Lines with the word "Teras": copy all of them from the entries below.

╭─ SUPPLIED RECORDS

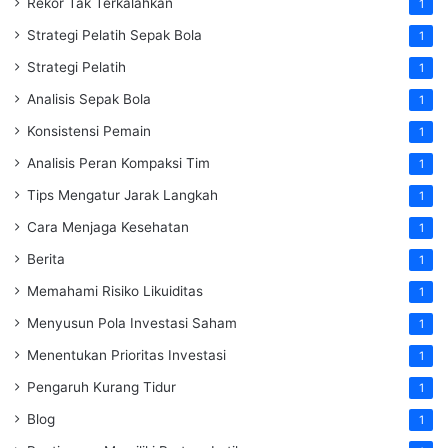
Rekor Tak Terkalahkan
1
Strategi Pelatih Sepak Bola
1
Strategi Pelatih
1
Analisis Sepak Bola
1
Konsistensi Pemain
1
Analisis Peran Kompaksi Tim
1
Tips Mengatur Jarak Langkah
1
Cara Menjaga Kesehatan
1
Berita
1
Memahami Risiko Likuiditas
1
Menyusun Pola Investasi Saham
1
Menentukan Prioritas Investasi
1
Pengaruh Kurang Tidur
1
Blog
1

╰─
╭─ SUPPLIED RECORDS

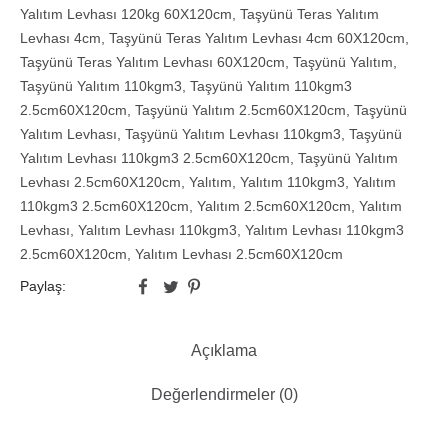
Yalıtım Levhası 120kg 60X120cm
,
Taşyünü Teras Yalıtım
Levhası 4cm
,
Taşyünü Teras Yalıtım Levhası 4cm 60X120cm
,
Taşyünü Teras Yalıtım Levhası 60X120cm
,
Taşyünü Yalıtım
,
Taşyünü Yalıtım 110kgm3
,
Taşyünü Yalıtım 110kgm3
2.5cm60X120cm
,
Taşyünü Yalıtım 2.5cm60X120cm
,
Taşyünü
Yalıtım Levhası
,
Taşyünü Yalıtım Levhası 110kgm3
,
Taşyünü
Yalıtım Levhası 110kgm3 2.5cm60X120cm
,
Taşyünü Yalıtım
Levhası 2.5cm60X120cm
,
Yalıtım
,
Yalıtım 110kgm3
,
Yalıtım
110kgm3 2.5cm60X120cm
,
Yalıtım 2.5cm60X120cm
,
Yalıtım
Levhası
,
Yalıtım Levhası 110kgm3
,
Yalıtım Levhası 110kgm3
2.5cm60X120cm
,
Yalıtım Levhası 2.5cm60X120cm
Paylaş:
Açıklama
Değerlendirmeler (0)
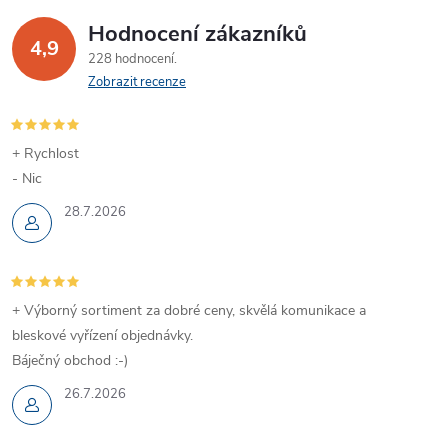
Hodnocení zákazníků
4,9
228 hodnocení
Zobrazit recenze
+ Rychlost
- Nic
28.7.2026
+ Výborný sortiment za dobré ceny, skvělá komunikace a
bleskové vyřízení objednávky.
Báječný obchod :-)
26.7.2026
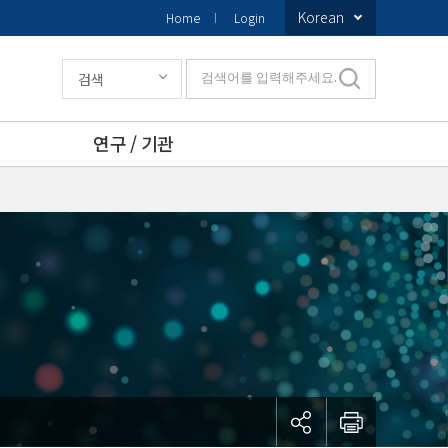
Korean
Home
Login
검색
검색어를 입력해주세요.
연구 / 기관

╰─

# REPLY
Taşyünü Teras Yalıtım
Taşyünü Teras Yalıtım Levhası 4cm 60X120cm
Taşyünü Teras Yalıtım Levhası 60X120cm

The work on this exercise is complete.